Mythology of Wales
Less is known about the pre-Christian mythologies of Britain than those of Ireland. Important reflexes of British mythology appear in the Four Branches of the Mabinogi, especially in the names of several characters, such as Rhiannon, Teyrnon, and Bendigeidfran (‘Bran the Blessed’). Other characters, in all likelihood, derive from mythological sources, and various episodes, such as the appearance of Arawn, a king of the Otherworld seeking the aid of a mortal in his own feuds, and the tale of the hero who cannot be killed except under seemingly contradictory circumstances, can be traced throughout Indo-European myth and legend. The children of Llŷr (‘Sea’ = Irish Lir) in the Second and Third Branches, and the children of Dôn (Danu in Irish and earlier Indo-European tradition) in the Fourth Branch are major figures, but the tales themselves are not primary mythology.

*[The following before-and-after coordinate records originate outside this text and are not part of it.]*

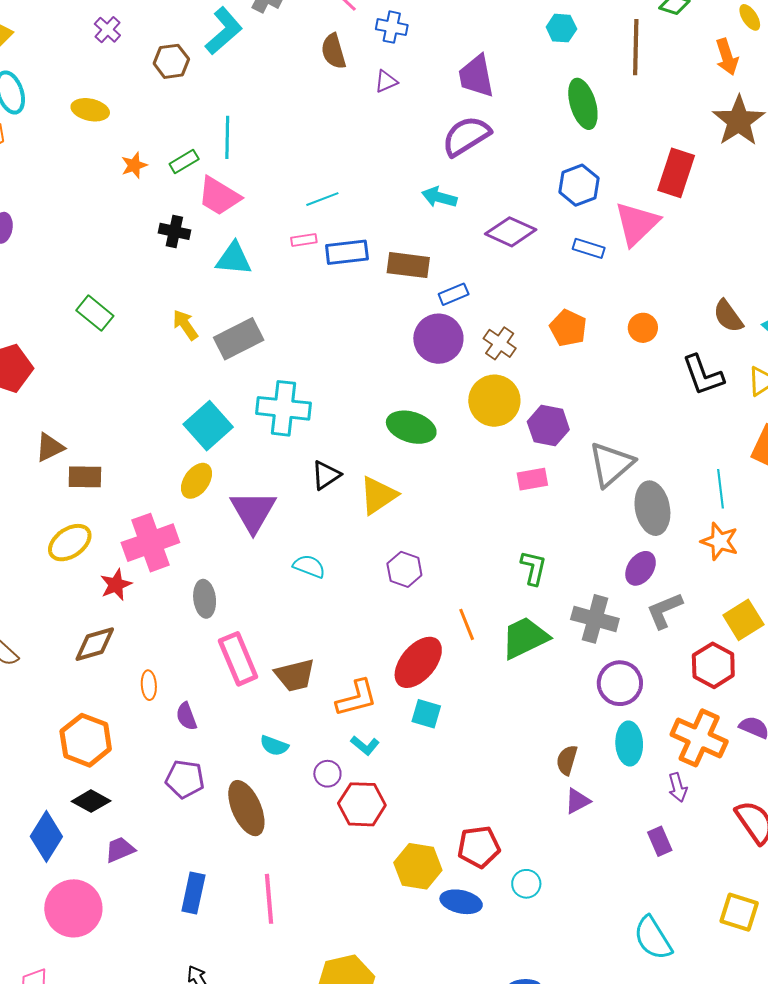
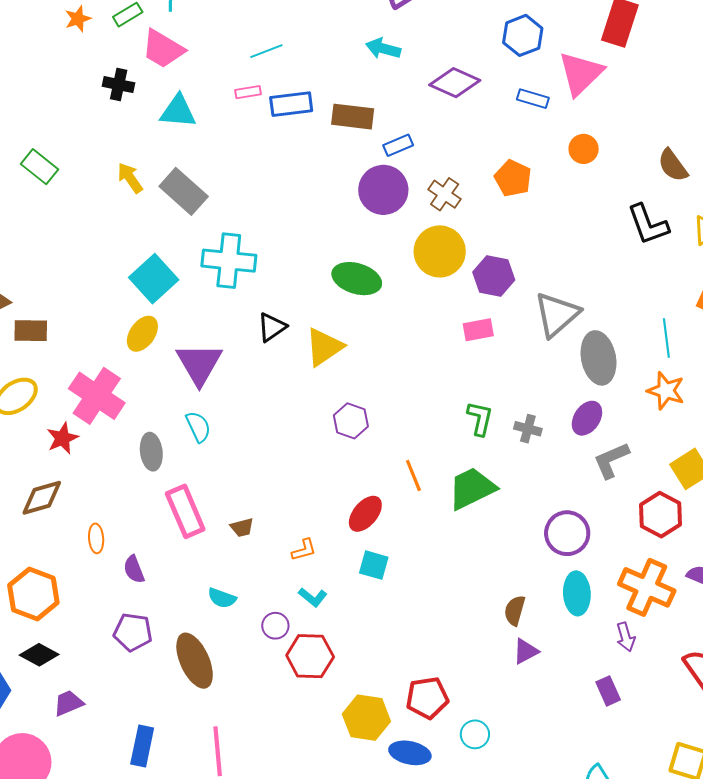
orange circle: (643, 328) -> (584, 149), moved
gray rectangle: (239, 339) -> (184, 191), turned 69
pink cross: (150, 543) -> (97, 396), turned -36
cyan semicircle: (309, 566) -> (198, 427), moved, turned 44
gray cross: (595, 619) -> (528, 429), moved, size x0.6
red ellipse: (418, 662) -> (365, 514), size x0.7
brown trapezoid: (295, 675) -> (242, 527), size x0.6
orange L-shape: (356, 698) -> (304, 550), size x0.6

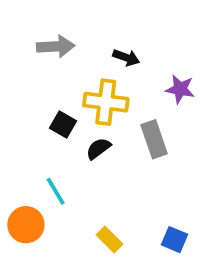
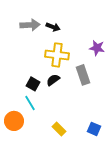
black arrow: (126, 58) -> (53, 27), moved
black square: (63, 124) -> (33, 84), moved

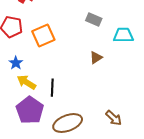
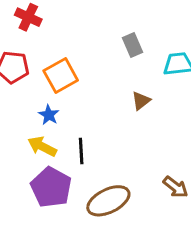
gray rectangle: (94, 20) -> (133, 45), turned 49
blue star: (16, 63) -> (49, 115), moved

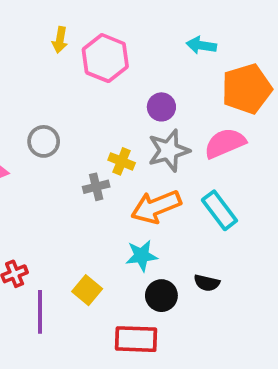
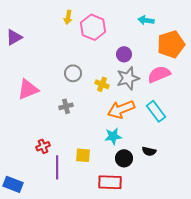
gray circle: (44, 141) -> (73, 73), moved
gray cross: (96, 187) -> (66, 106), moved
yellow square: (87, 290) -> (83, 155), turned -35

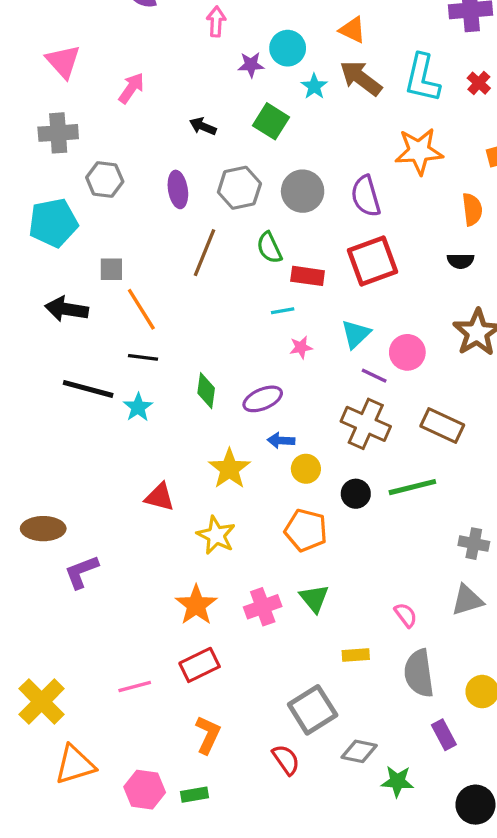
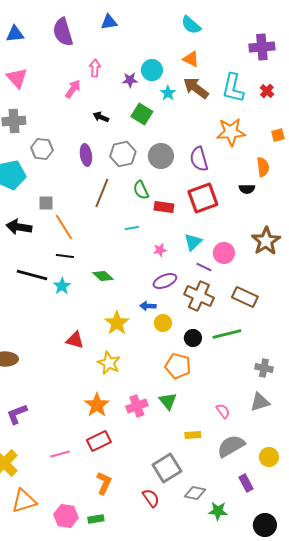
pink arrow: (216, 22) -> (95, 68), moved
pink arrow: (131, 88) -> (73, 89), moved
black semicircle: (461, 261) -> (247, 189), moved
cyan line: (283, 311) -> (132, 228), moved
green diamond: (206, 391) -> (103, 276), turned -55
purple ellipse: (263, 399) -> (165, 281), moved
orange pentagon: (306, 530) -> (178, 366), moved
purple L-shape: (81, 572) -> (17, 414), moved
gray semicircle: (419, 673) -> (231, 446), turned 68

While further mythological names and references appear elsewhere in Welsh narrative and tradition, especially in the tale of Culhwch and Olwen, where we find, for example, Mabon ap Modron (‘the Divine Son of the Divine Mother’), and in the collected Triads of the Island of Britain, not enough is known of the British mythological background to reconstruct either a narrative of creation or a coherent pantheon of British deities. Indeed, though there is much in common with Irish myth, there may have been no unified British mythological tradition per se. Whatever its ultimate origins, the surviving material has been put to good use in the service of literary masterpieces that address the cultural concerns of Wales in the early and later Middle Ages.